Avis de tempête est un essai qui mélange théorie et polémique. Andreas Malm cherche clairement à se positionner contre les conceptions de certains courants supposément critiques, des conceptions sur lesquelles il tire à boulet rouge, loin de toute politesse feutrée et donc hypocrite souvent d'usage dans ce milieu-là.
Tour à tour, certains courants de pensées contemporains qui traitent des concepts de nature et de culture sont critiqués voire ridiculisés, et cette humiliation en règle a le mérite de provenir de l'argumentation de Malm (et non de simples insultes) qui démontre tout le ridicule de ces conceptualisations lorsqu'elles sont ramenés à ce qu'elles disent et impliquent réellement et concrètement.

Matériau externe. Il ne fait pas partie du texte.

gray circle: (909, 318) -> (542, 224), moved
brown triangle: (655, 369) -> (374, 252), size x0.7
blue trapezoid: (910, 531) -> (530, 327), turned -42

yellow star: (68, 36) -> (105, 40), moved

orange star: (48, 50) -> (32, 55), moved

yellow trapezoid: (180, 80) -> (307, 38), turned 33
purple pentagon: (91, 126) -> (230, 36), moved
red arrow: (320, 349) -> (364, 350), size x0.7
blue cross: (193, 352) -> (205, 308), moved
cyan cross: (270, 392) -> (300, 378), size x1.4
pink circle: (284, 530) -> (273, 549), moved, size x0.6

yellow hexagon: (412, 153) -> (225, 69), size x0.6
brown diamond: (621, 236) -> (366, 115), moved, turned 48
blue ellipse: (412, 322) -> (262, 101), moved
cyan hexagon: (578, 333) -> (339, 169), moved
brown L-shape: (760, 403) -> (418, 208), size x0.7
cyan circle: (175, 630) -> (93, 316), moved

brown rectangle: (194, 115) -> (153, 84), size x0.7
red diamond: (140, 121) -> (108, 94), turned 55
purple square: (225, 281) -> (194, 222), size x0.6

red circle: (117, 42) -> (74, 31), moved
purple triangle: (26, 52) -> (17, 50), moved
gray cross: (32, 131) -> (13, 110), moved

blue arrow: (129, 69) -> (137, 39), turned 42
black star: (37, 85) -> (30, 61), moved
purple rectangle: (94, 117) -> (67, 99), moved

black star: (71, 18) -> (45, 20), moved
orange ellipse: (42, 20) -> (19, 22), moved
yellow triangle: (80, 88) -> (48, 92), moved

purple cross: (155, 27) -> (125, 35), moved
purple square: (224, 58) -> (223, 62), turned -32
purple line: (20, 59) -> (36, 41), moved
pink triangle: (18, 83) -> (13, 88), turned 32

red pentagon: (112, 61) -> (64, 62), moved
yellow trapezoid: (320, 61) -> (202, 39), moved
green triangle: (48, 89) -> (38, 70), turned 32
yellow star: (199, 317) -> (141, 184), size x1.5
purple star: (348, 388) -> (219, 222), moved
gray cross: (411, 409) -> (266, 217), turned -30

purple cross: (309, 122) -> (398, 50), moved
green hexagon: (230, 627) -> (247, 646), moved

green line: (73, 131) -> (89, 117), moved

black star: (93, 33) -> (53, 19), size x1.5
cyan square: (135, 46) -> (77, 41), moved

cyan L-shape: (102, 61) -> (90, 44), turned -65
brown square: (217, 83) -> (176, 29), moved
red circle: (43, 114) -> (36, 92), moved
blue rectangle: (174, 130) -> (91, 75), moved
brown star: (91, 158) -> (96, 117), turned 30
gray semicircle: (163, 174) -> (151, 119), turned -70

Par exemple, concernant les logorrhées conceptuelles des intellectuels post-modernes (ce concept polémique leur sied à merveille) qui cherchent à démontrer que la nature n'existerait pas en ceci qu'elle serait affaire de pure construction / perception de l'humain, elles sont ramenées à des constats très concrets par Malm qui tire les conséquences évidentes de telles conceptions : comment penser le dérèglement climatique si la nature n'existe pas ? Comment penser un "dérèglement" de quelque chose qui n'est pas censé exister (puisque le climat relève a priori de la nature) pour ces penseurs ?
L'auteur s'attaque également aux courants de pensée qui - sûrement par volonté d'inverser le pensée occidentale qui serait unilatéralement liée à la domination de la nature telle qu'elle serait théorisée par Descartes (cliché éculé de la pensée post-moderne) - cherchent à donner un rôle actif à la nature dans l'histoire, afin de brouiller la distinction entre une nature vue comme passive et une culture vue comme active. Or, il faut bien convenir comme le démontre Malm en partant d'un tableau qui évoque la découverte de gisements de charbons sur une île, que ces gisements de charbons n'ont eu aucun rôle actif en tant que tel, mais que ce sont bien les humains qui en ont "fait" quelque chose. Si la nature a bien évidemment des effets gigantesques sur les cultures humaines (Bernard Lahire le rappelle très justement dans Les structures fondamentales des sociétés humaines), il ne faut pas non plus brouiller les choses en laissant penser que la nature aurait une forme d'intentionnalité et qu'elle serait "active" dans ce sens précis, ce que semblent faire certains intellectuels des plus réputés...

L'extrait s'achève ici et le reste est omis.